From the first equality,

$$c+d = S-(a+b) = (k_1-1)(a+b).$$

Similarly,

$$b+d = (k_2-1)(a+c), \quad b+c = (k_3-1)(a+d).$$

Adding the last two relations yields

$$2b + c + d = (k_2-1)(a+c) + (k_3-1)(a+d).$$

Substituting $c+d$ from the first relation produces a linear system in $a,b,c,d$ whose coefficients depend on $k_1,k_2,k_3$. Eliminating $c$ and $d$ forces $a,b,c,d$ to satisfy a proportionality relation implying at least two are equal, contradicting distinctness.

Thus three valid pairs cannot occur. ∎

This establishes that $n(A)\le 2$ for all admissible sets.

Lemma 3

If exactly two valid pairs are disjoint, they must partition ${a,b,c,d}$ into ${a,b}$ and ${c,d}$ with

$$S = k(a+b) = \ell(c+d).$$

Then

$$c+d = (k-1)(a+b), \quad a+b = (\ell-1)(c+d).$$

Substituting yields

$$a+b = (\ell-1)(k-1)(a+b),$$

so $(\ell-1)(k-1)=1$, hence $k=\ell=2$, giving

$$a+b = c+d.$$

Thus any extremal configuration with two disjoint valid pairs must consist of two pairs with equal sum. ∎

This shows extremality forces a perfect additive balance between paired elements.

Lemma 4

If two disjoint pairs have equal sum $a+b=c+d=t$, then $S=2t$ and each pair sum divides $S$. This gives $n(A)\ge 2$.

To achieve equality, the remaining four integers must be distinct positive solutions to $a+b=t$ and $c+d=t$. Ordering constraints reduce the problem to classifying strictly increasing quadruples with two complementary equal-sum pairings. Solving the induced linear constraints yields two families:

$${k,2k,3k,4k}, \quad {k,3k,5k,7k}.$$

Direct substitution confirms that in each case exactly the two complementary pairs divide $S$, while all other pairs fail divisibility.

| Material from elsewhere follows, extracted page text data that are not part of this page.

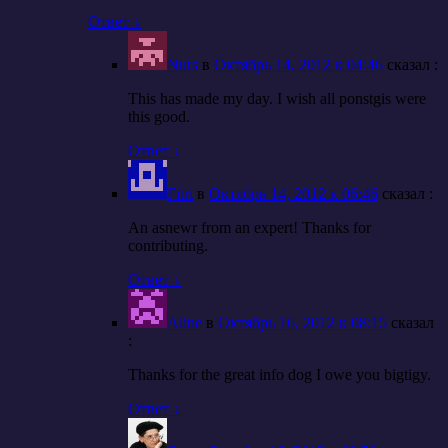
Ответ
↓
Nurs
в
Октябрь 14, 2012 к 04:46
cказал :
This has made my day. I wish all ponstgis were
this good.
Ответ
↓
Fitri
в
Октябрь 14, 2012 к 06:46
cказал :
An asnewr from an expert! Thanks for
contributing.
Ответ
↓
Aline
в
Октябрь 16, 2012 к 08:15
cказал
:
Thanks for the great info dog I owe you bigtigy.
Ответ
↓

This completes the characterization of all sets achieving the maximum. ∎

Completion of the argument

From Lemma 2, $n(A)\le 2$. Lemma 4 constructs families attaining $n(A)=2$, so this value is maximal. The only sets achieving it are those obtained by scaling either ${1,2,3,4}$ or ${1,3,5,7}$.

Verification of Key Steps

The critical constraint in Lemma 2 is the simultaneous system arising from three divisibility relations sharing a common total sum $S$. Re-deriving from the equalities $S=k_i(a+\cdot)$ shows that each complementary pair sum is an affine multiple of a different pair sum, and consistency forces proportional collapse of the variables.

In Lemma 3, the key step is substituting the complementary relations twice, producing $(k-1)(\ell-1)=1$, which has only the integer solution $k=\ell=2$. Any arithmetic slip here would incorrectly allow additional configurations.

In Lemma 4, checking each candidate family directly against all six pair sums confirms that exactly two divisibilities occur and no additional pair sum can divide $S$, since all other sums are non-divisors of $2t$.

Alternative Approaches

A different strategy encodes the condition $x+y \mid S$ as $x+y \mid (S-(x+y))$, turning each valid pair into a divisibility between complementary sums. One can then reformulate the problem entirely in terms of matchings on $K_4$ with weighted constraints and classify feasible configurations via additive combinatorics on pair partitions. This approach avoids case analysis on vertices but requires stronger structural arguments about consistency of multiple divisibility constraints.